This article is a CITO Research Overview of Attivio, and will attempt to answer the following questions:
- What does Attivio do?
- The logic of Attivio
- How Attivio Works
- How is Attivio different from other competing products and approaches?
- Which CITO Research Technology Perspectives is Attivio aimed at?
- What compelling value does Attivio provide to a CITO?
- What questions should be explored in further research?
What does Attivio do?
Attivio is a fascinating company that is born of deep experience in business intelligence and enterprise search. Its basic value proposition is as follows:
- Business Intelligence systems are better at raising questions than at answering them
- When a BI Dashboard shows that sales have dropped or risen, the answer to why that happened is often in the unstructured information in a company
- To answer the questions that arise, you often have to then search through the unstructured information to find what really happened
- Attivio remedies this problem by connected BI dashboards with the relevant unstructured information
Here's a perfect example of how this could work. I recently talked with a CTO of a large systems integrator.
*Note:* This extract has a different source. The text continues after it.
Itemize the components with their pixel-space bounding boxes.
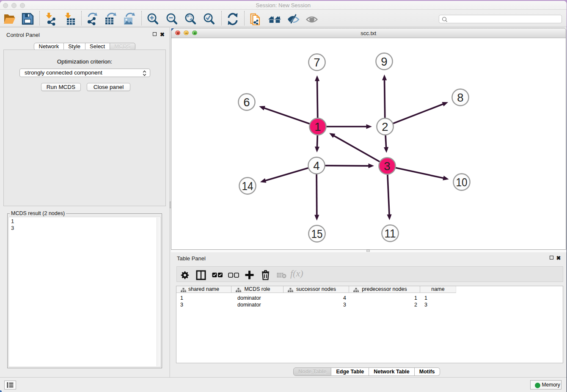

He and the rest of senior management were puzzled why work related to a technology that accounted for a large amount of business that has been generally on the decline was not declining at one major client.
They then looked through the statements of work at that client and found that many projects were being purposefully misclassified as related to the declining technology when they were not. The account manager was doing this because he knew that he would be punished if the work in that area declined.
If the unstructured information was connected to the dashboard then all of this could happen much faster. It is also likely that more use would be made of unstructured information. So, now that we have the basic idea, let me explain more about Attivio.
The Logic of Attivio
My understanting of Attivio began in January when I met with Ali Riaz, the company’s CEO. I am always eager to explain new technology that points to trends that are going to be meaningful for CITOs.
I was delighted to find a product and a company culture that I think really illustrate some of the trends in which I am most interested. Ali Riaz has held executive positions with Computer Sciences Corporation and Novartis.
He has a strong background in enterprise software, from both the buyer and the vendor perspectives. For several years he was President and COO of FAST, a search company that was eventually acquired and held by Microsoft.
In doing so, Ali got a firsthand view of how people are accessing information, and uncovered a variety of problems that can be boiled down into three observations:
1. Enterprise search only finds unstructured content. The whole story of anything in an enterprise is really contained in both structured data--meaning databases, data warehouses and applications--and unstructured content – meaning documents, PDFs, emails, etc.
Enterprise search companies sometimes flatten out enterprise data, and make it into something approximating a document, but that’s quite a different approach from being able to handle structured data natively, as it’s being updated.
So, Ali’s first observation was that enterprise search is not enough. But neither is business intelligence, which ignores the estimated 80% of enterprise information that’s created in an unstructured format.
The ideal system would be able to aggregate all the unstructured data and all the structured data. The reason Ali points out that this is important is that the answers to questions come in two forms.
First, you ask “what happened?” Typically, the answer to that question is followed up with an objective such as, “Let’s look at our sales for the last quarter.” You may find that your sales for the last quarter went up or down based on the data you pull from your ERP system.
Or you might ask, “what does our sales pipeline look like?” And you see this numerical data that reflects a model of your enterprise, and it shows that something goes up or down, and that’s great.
The problem is, you don’t generally find out the answer to why that model changed, because the answer to why that data went up or down is not really in the structured data in the application. It’s in the unstructured data that surrounds your enterprise.
It’s in the e-mails, the documents, the meeting minutes, and the presentations. Ideally, you want a system that not only tells you what happened—“sales went up”—but also why it happened.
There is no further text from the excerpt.